START EXERCISE MATERIAL
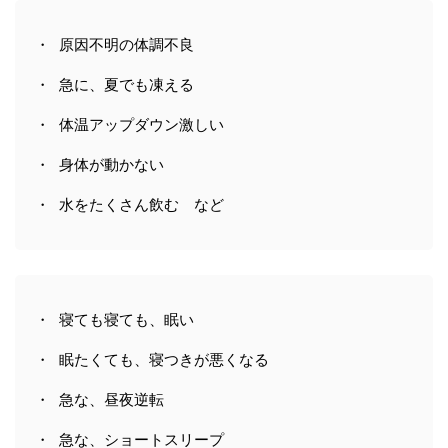
・ 原因不明の体調不良
・ 急に、夏でも凍える
・ 体温アップダウン激しい
・ 身体が動かない
・ 水をたくさん飲む など
・ 寝ても寝ても、眠い
・ 眠たくても、寝つきが悪くなる
・ 急な、昼夜逆転
・ 急な、ショートスリープ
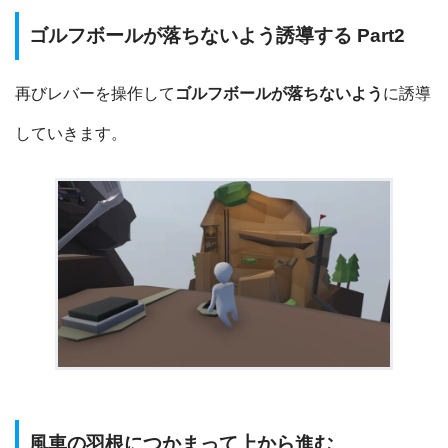
ゴルフボールが落ちないよう誘導する Part2
再びレバーを操作して
ゴルフボールが落ちないよう
に誘導
していきます。
風車の羽根につかまって上から進む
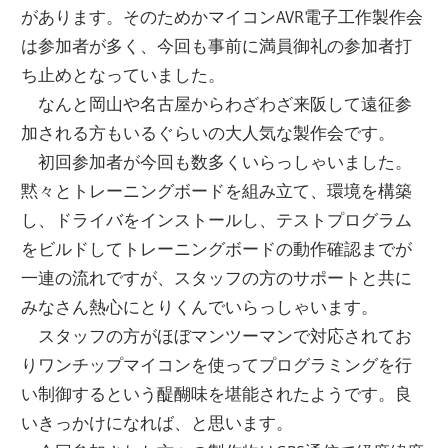
があります。そのためかマイコンAVR電子工作製作会
は参加者が多く、今回も事前に満員御礼の参加者打
ち止めとなっていました。
なんと岡山や名古屋からわざわざ来阪して遠征参
加される方もいるぐらいの大人気な製作会です。
初回参加者が今回も数多くいらっしゃいました。
黙々とトレーニングボードを組み立て、環境を構築
し、ドライバをインストールし、テストプログラム
をビルドしてトレーニングボードの動作確認までが
一連の流れですが、スタッフの方のサポートと共に
みなさん熱心にとりくんでいらっしゃいます。
スタッフの方がほぼマンツーマンで対応されてお
りワンチップマイコンを使ってプログラミングを行
い制御するという醍醐味を堪能されたようです。良
いきっかけになれば、と思います。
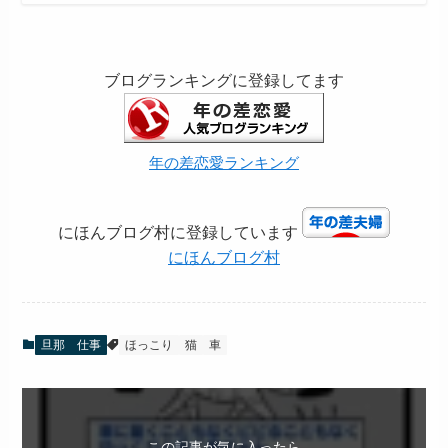
ブログランキングに登録してます
年の差恋愛ランキング
にほんブログ村に登録しています
にほんブログ村
旦那 仕事
ほっこり
猫
車
この記事が気に入ったら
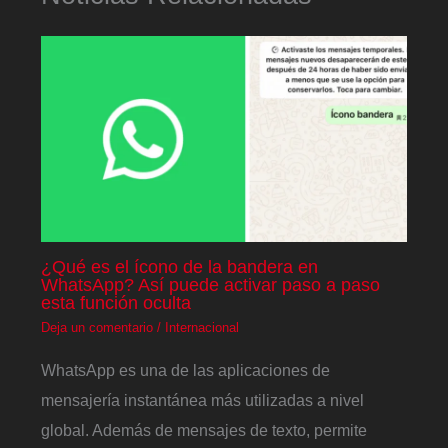
¿Qué es el ícono de la bandera en
WhatsApp? Así puede activar paso a paso
esta función oculta
Deja un comentario
/
Internacional
WhatsApp es una de las aplicaciones de
mensajería instantánea más utilizadas a nivel
global. Además de mensajes de texto, permite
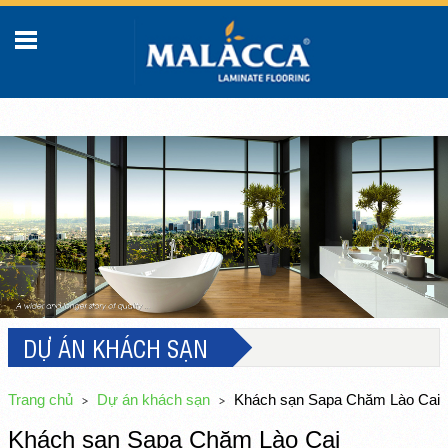
DỰ ÁN KHÁCH SẠN
Trang chủ
Dự án khách sạn
Khách sạn Sapa Chăm Lào Cai
Khách sạn Sapa Chăm Lào Cai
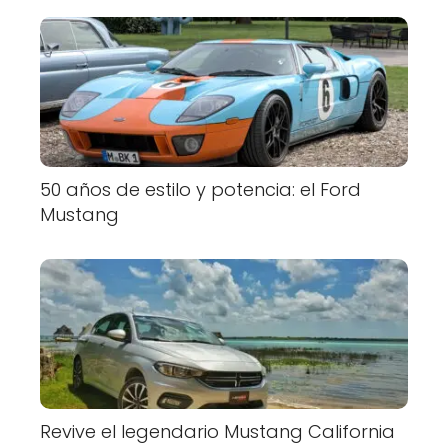
50 años de estilo y potencia: el Ford
Mustang
Revive el legendario Mustang California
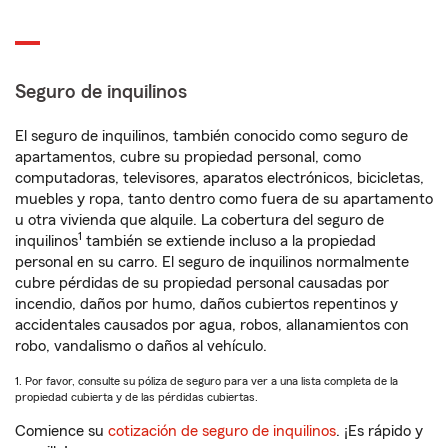
Seguro de inquilinos
El seguro de inquilinos, también conocido como seguro de
apartamentos, cubre su propiedad personal, como
computadoras, televisores, aparatos electrónicos, bicicletas,
muebles y ropa, tanto dentro como fuera de su apartamento
u otra vivienda que alquile. La cobertura del seguro de
1
inquilinos
también se extiende incluso a la propiedad
personal en su carro. El seguro de inquilinos normalmente
cubre pérdidas de su propiedad personal causadas por
incendio, daños por humo, daños cubiertos repentinos y
accidentales causados por agua, robos, allanamientos con
robo, vandalismo o daños al vehículo.
1. Por favor, consulte su póliza de seguro para ver a una lista completa de la
propiedad cubierta y de las pérdidas cubiertas.
Comience su
cotización de seguro de inquilinos
. ¡Es rápido y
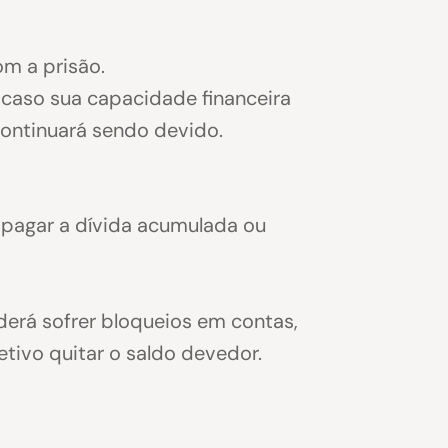
m a prisão.
 caso sua capacidade financeira
 continuará sendo devido.
 pagar a dívida acumulada ou
erá sofrer bloqueios em contas,
tivo quitar o saldo devedor.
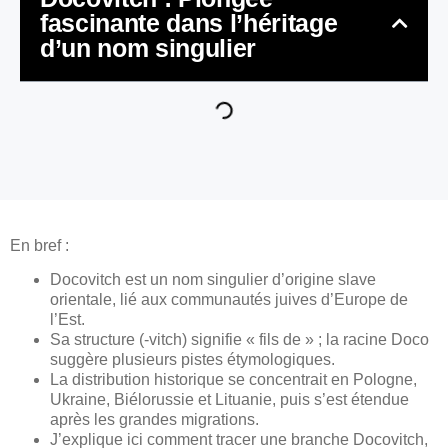
fascinante dans l’héritage
d’un nom singulier
En bref :
Docovitch est un nom singulier d’origine slave
orientale, lié aux communautés juives d’Europe de
l’Est.
Sa structure (-vitch) signifie « fils de » ; la racine Doco
suggère plusieurs pistes étymologiques.
La distribution historique se concentrait en Pologne,
Ukraine, Biélorussie et Lituanie, puis s’est étendue
après les grandes migrations.
J’explique ici comment tracer une branche Docovitch,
END EXERCISE MATERIAL
WORK ORDER
Excluding pictures, reproduce the listing above exactly as it stands.

PROBLEM SOLUTION
・ 原因不明の体調不良
・ 急に、夏でも凍える
・ 体温アップダウン激しい
・ 身体が動かない
・ 水をたくさん飲む など
・ 寝ても寝ても、眠い
・ 眠たくても、寝つきが悪くなる
・ 急な、昼夜逆転
・ 急な、ショートスリープ
ゴルフボールが落ちないよう誘導する Part2
再びレバーを操作して
ゴルフボールが落ちないよう
に誘導
していきます。
風車の羽根につかまって上から進む
があります。そのためかマイコンAVR電子工作製作会
は参加者が多く、今回も事前に満員御礼の参加者打
ち止めとなっていました。
なんと岡山や名古屋からわざわざ来阪して遠征参
加される方もいるぐらいの大人気な製作会です。
初回参加者が今回も数多くいらっしゃいました。
黙々とトレーニングボードを組み立て、環境を構築
し、ドライバをインストールし、テストプログラム
をビルドしてトレーニングボードの動作確認までが
一連の流れですが、スタッフの方のサポートと共に
みなさん熱心にとりくんでいらっしゃいます。
スタッフの方がほぼマンツーマンで対応されてお
りワンチップマイコンを使ってプログラミングを行
い制御するという醍醐味を堪能されたようです。良
いきっかけになれば、と思います。
ブログランキングに登録してます
年の差恋愛ランキング
にほんブログ村に登録しています
にほんブログ村
旦那 仕事
ほっこり
猫
車
この記事が気に入ったら
¿Qué es el ícono de la bandera en
WhatsApp? Así puede activar paso a paso
esta función oculta
Deja un comentario
/
Internacional
WhatsApp es una de las aplicaciones de
mensajería instantánea más utilizadas a nivel
global. Además de mensajes de texto, permite
DỰ ÁN KHÁCH SẠN
Trang chủ
Dự án khách sạn
Khách sạn Sapa Chăm Lào Cai
Khách sạn Sapa Chăm Lào Cai
50 años de estilo y potencia: el Ford
Mustang
Revive el legendario Mustang California
Seguro de inquilinos
El seguro de inquilinos, también conocido como seguro de
apartamentos, cubre su propiedad personal, como
computadoras, televisores, aparatos electrónicos, bicicletas,
muebles y ropa, tanto dentro como fuera de su apartamento
u otra vivienda que alquile. La cobertura del seguro de
1
inquilinos
también se extiende incluso a la propiedad
personal en su carro. El seguro de inquilinos normalmente
cubre pérdidas de su propiedad personal causadas por
incendio, daños por humo, daños cubiertos repentinos y
accidentales causados por agua, robos, allanamientos con
robo, vandalismo o daños al vehículo.
1. Por favor, consulte su póliza de seguro para ver a una lista completa de la
propiedad cubierta y de las pérdidas cubiertas.
Comience su
cotización de seguro de inquilinos
. ¡Es rápido y
m a prisão.
 caso sua capacidade financeira
 continuará sendo devido.
 pagar a dívida acumulada ou
erá sofrer bloqueios em contas,
tivo quitar o saldo devedor.
fascinante dans l’héritage
d’un nom singulier
En bref :
Docovitch est un nom singulier d’origine slave
orientale, lié aux communautés juives d’Europe de
l’Est.
Sa structure (-vitch) signifie « fils de » ; la racine Doco
suggère plusieurs pistes étymologiques.
La distribution historique se concentrait en Pologne,
Ukraine, Biélorussie et Lituanie, puis s’est étendue
après les grandes migrations.
J’explique ici comment tracer une branche Docovitch,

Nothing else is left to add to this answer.